La manière si tranquille et si élégante qu’a James Salter de bombarder le quotidien sans aucun artifice le situe pourtant parmi les plus grands auteurs de notre époque, sans oublier que la solidité de sa prose est servie par la qualité de la traduction de Marc Amfreville.
Quand on lui pose la question sur l’expérience la plus importante de sa vie, Philip Bowman parle de la guerre du Pacifique, qui avait été l’occasion, pour Salter, de s’adonner à une écriture virtuose et cinématographique. La vie, les ramifications de la fiction alimentent une narration élégante et limpide. En toile de fond, le paysage littéraire américain après la Seconde guerre mondiale. Comme souvent dans ses récits et romans, Salter fait dans Et rien d’autre une référence amoureuse à l’Europe des cercles intellectuels de Londres, de Francfort et de Paris. Mais ce livre est surtout un hymne à la lecture.
Tout passe. Philip Bowman est le héros ordinaire d’une solitude qui n’a rien de triste. Bien au contraire, cette solitude rend possible la beauté de tout ce que Bowman préfère dans la vie : la lecture.

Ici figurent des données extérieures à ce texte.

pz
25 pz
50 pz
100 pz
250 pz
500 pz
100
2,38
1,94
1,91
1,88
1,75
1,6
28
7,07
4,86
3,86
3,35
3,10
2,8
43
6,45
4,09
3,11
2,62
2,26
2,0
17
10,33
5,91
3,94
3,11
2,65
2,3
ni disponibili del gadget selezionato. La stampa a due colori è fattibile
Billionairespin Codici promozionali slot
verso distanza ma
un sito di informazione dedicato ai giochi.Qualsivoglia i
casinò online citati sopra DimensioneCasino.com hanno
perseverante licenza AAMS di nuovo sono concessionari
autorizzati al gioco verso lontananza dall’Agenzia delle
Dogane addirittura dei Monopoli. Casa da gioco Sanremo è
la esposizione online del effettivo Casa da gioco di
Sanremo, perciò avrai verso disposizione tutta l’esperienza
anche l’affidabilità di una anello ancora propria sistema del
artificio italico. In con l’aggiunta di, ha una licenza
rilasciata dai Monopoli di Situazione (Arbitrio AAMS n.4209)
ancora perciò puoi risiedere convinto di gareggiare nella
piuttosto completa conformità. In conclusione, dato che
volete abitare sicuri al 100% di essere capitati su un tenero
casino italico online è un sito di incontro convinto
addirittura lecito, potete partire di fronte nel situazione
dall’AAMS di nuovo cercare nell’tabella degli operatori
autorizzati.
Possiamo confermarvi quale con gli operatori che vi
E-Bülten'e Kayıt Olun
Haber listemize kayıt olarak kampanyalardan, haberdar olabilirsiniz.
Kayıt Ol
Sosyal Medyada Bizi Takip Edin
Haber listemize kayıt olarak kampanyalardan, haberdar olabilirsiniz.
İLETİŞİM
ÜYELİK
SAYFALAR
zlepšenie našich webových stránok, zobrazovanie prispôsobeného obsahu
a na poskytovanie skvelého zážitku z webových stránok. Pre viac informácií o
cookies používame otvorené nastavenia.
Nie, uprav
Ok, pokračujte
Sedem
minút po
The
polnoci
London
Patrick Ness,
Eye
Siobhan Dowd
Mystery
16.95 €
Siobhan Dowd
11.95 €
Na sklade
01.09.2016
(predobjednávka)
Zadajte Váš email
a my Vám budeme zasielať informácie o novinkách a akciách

« Les grands éditeurs ne sont pas toujours de grands lecteurs et les bons lecteurs font rarement de bons éditeurs, mais Bowman se tenait quelque part au milieu. Souvent, tard dans la nuit, quand la ville dormait et que le bruit de la circulation s’était évanoui, il restait à lire. Vivian était déjà allée se coucher. Il ne gardait qu’une lampe sur pied allumée près de son fauteuil, et un verre à portée de main. Il adorait s’absorber dans sa lecture avec pour tous compagnons le silence et la couleur ambrée du whisky. Il aimait aussi manger, rencontrer des gens, parler… mais lire était un plaisir toujours renouvelé. Ce qu’étaient pour d’autres les joies de la musique, les mots sur une page l’étaient pour lui. »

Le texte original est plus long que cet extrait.